**Records from a data source**
▬▬▬▬▬▬▬▬▬▬

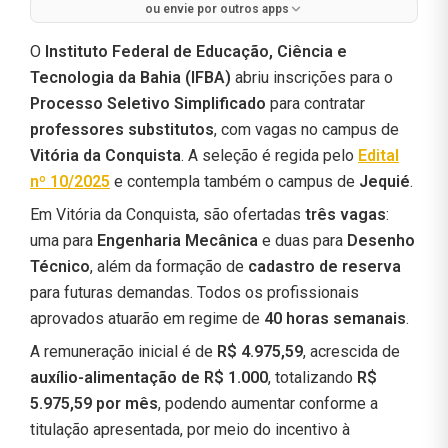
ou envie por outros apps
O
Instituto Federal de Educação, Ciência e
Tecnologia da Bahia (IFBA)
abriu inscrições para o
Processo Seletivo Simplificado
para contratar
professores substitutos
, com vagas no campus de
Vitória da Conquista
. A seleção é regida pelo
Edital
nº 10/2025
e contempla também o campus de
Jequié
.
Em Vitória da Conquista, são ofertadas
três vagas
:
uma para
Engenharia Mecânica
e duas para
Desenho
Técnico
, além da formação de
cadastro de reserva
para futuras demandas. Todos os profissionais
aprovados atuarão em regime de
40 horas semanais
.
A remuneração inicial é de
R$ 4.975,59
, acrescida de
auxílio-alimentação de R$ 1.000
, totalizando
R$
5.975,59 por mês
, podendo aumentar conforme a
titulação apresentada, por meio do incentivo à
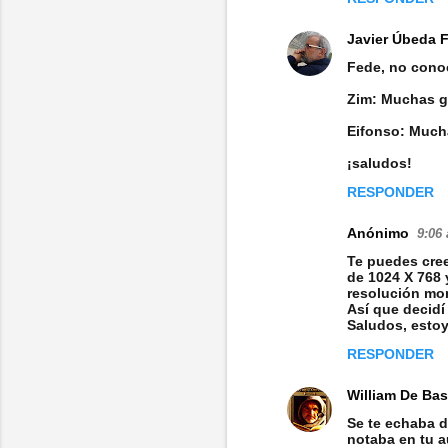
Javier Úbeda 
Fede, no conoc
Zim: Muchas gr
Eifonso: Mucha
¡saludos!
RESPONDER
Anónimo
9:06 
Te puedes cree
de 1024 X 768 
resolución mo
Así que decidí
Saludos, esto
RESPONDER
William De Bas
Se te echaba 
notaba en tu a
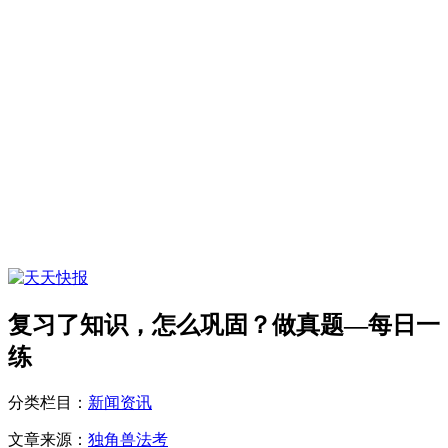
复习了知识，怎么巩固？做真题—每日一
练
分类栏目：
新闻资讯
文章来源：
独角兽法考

▬▬▬▬▬▬▬▬▬▬

If a line in the data contains the string "Vitória", copy it.

Vitória da Conquista
Em Vitória da Conquista, são ofertadas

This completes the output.